Molecules containing the same functional group often have similar
physical and chemical properties.
End of Chapter 2
“…the ultimate particles of all homogeneous bodies are perfectly
alike in weight, figure, and so forth.”
- John Dalton, A New System of Chemical Philosophy (1808)

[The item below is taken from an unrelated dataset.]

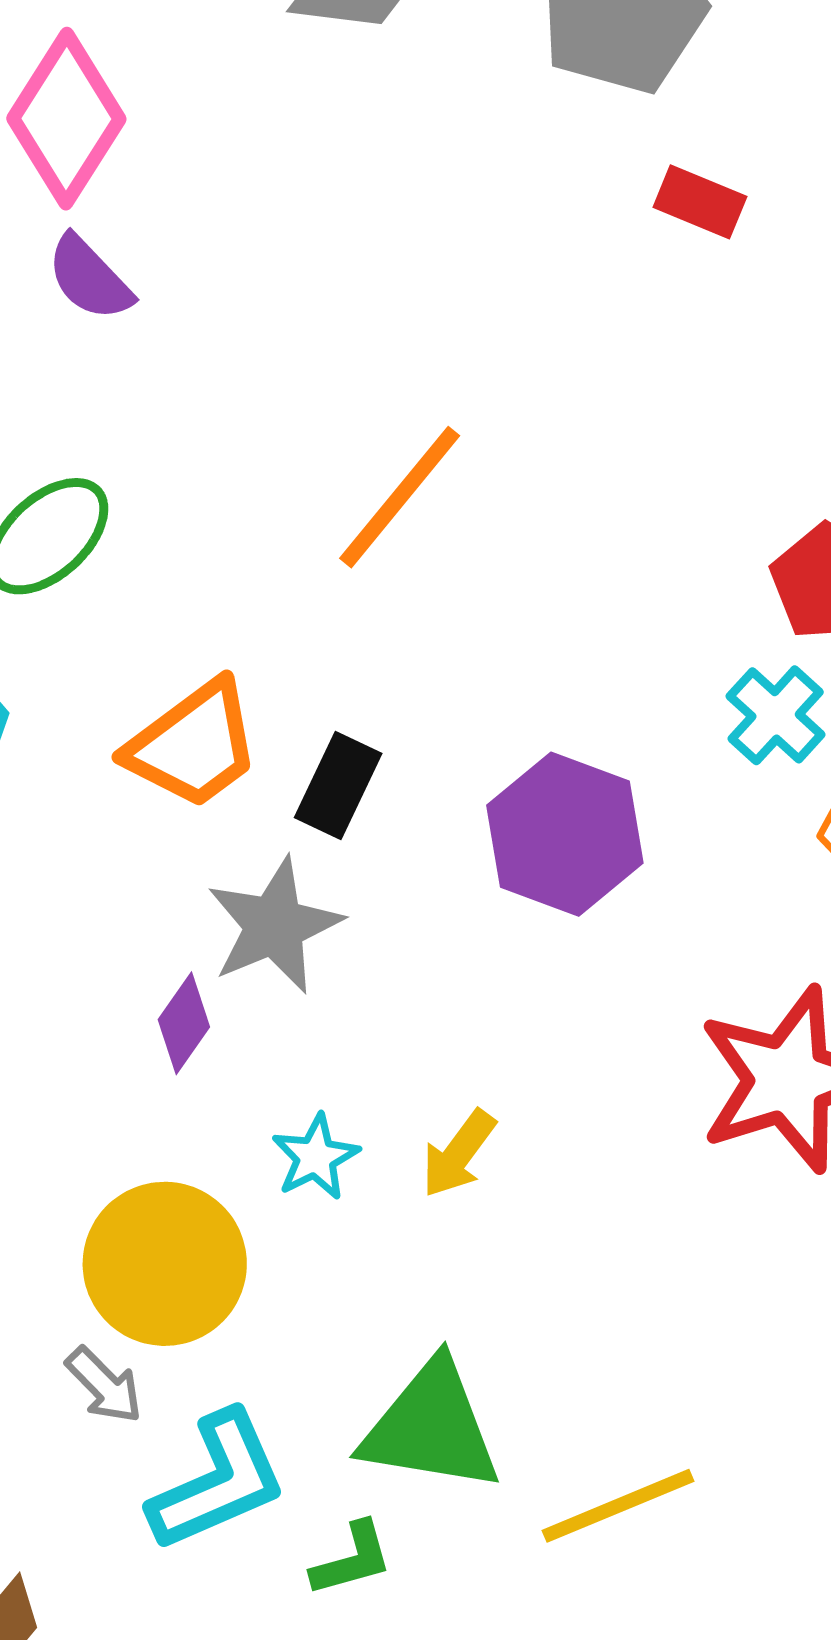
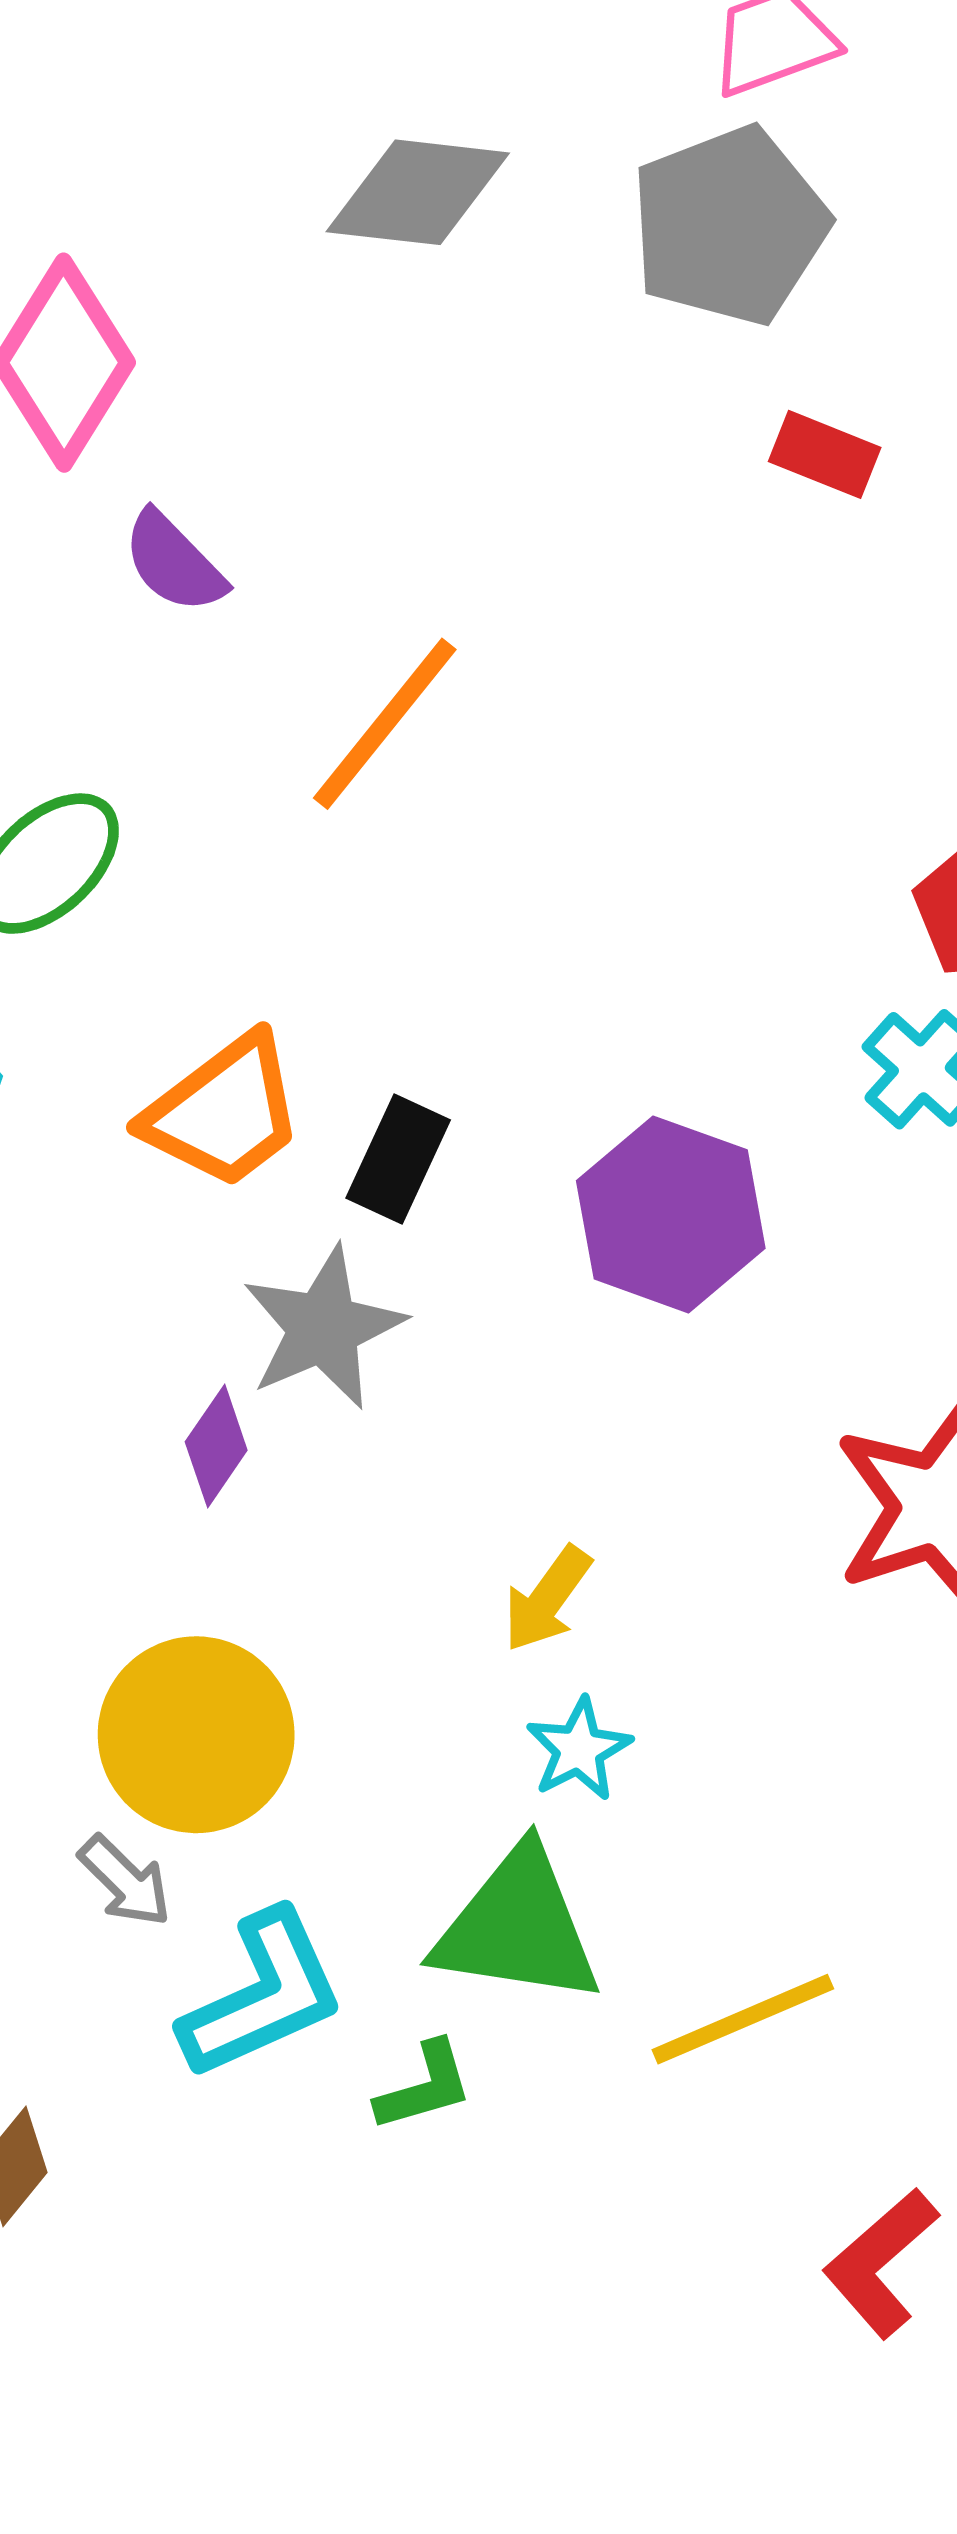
purple semicircle: (89, 278) -> (174, 562), moved
orange line: (400, 497) -> (385, 724), moved
cyan star: (315, 1157) -> (579, 1749), moved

“Elements arranged according to the size of their atomic weights
show clear periodic properties.” - D. I. Mendeleev (1869)
“I don’t believe that atoms exist!” - Ernst Mach (1897)
“One of the wonders of this world is that objects so small can
have such consequences: Any visible lump of matter - even the merest
speck - contains more atoms than there are stars in our galaxy.”